Return, from the listing below, every line that includes "Ratinho".

+++ Material supplied

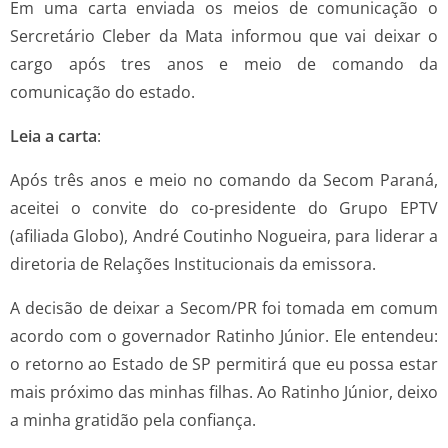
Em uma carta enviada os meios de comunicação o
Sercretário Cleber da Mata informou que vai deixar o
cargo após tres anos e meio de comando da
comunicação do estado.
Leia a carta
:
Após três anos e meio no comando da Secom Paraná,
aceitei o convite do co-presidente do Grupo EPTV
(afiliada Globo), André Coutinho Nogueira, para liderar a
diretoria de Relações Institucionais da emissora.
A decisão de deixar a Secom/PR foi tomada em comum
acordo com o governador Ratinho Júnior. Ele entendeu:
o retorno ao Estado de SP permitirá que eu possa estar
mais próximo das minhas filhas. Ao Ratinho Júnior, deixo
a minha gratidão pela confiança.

++++++
+++ Material supplied

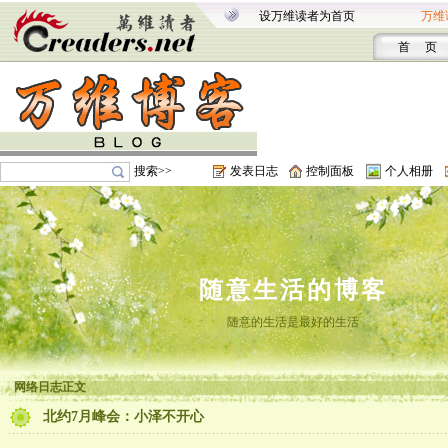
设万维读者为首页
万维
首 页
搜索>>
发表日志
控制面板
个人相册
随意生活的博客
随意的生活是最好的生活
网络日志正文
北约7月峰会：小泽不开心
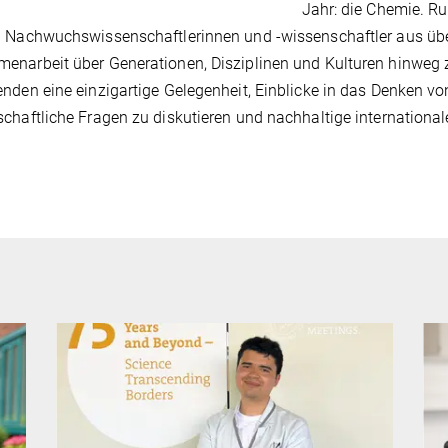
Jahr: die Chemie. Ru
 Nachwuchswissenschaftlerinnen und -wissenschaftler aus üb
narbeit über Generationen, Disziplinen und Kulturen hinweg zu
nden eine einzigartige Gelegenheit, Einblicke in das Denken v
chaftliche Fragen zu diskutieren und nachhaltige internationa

++++++

### Solution below
acordo com o governador Ratinho Júnior. Ele entendeu:
mais próximo das minhas filhas. Ao Ratinho Júnior, deixo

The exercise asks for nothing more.